President Hamid Karzai expressed his condolences to those affected, and said immediate action was being taken to find survivors.

But large-scale rescue work could be impossible as roads to the area cannot take heavy machinery.

Badakhshan is a remote, mountainous province in northeast Afghanistan bordering Tajikistan, China and Pakistan.

It has been relatively peaceful since the U.S.-led military intervention began in 2001, but has seen increasing Taliban activity in recent years.

Local officials said that the landslides occurred at about midday (0730 GMT) in the Argo district of Badakhshan after days of heavy rain.

Between 350 and 400 houses were destroyed, they said.

U.S. President Barack Obama described the deaths as "an awful tragedy" and pledged to help the relief effort.

The landslides follow recent severe flooding in other parts of northern Afghanistan, with 150 people dead and 67,000 people affected by floods in Jowzjan, Faryab and Sar-e-Pul provinces.

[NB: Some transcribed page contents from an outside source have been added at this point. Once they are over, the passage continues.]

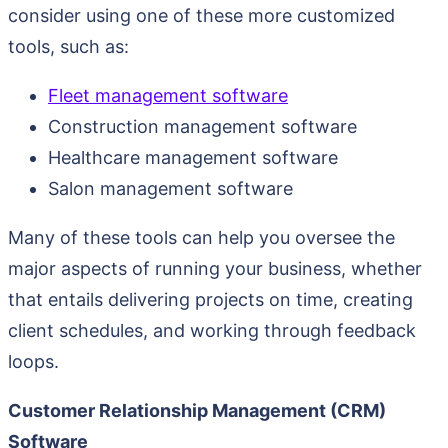
consider using one of these more customized
tools, such as:
Fleet management software
Construction management software
Healthcare management software
Salon management software
Many of these tools can help you oversee the
major aspects of running your business, whether
that entails delivering projects on time, creating
client schedules, and working through feedback
loops.
Customer Relationship Management (CRM)
Software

Flooding and landslides often occur during the spring rainy season in northern Afghanistan, with flimsy mud houses offering little protection against rising water levels and torrents of mud.

In the last major flooding in Afghanistan, 40 people died in August in flash floods in eastern and southeastern provinces and some districts of the capital Kabul.

Afghanistan is in the middle of presidential elections, with former foreign minister Abdullah Abdullah and ex-World Bank economist Ashraf Ghani due to compete in a head-to-head vote on June 7.

Preliminary results from the first round of elections on April 5, in which eight candidates ran, showed no one gained the 50 percent needed for a decisive victory.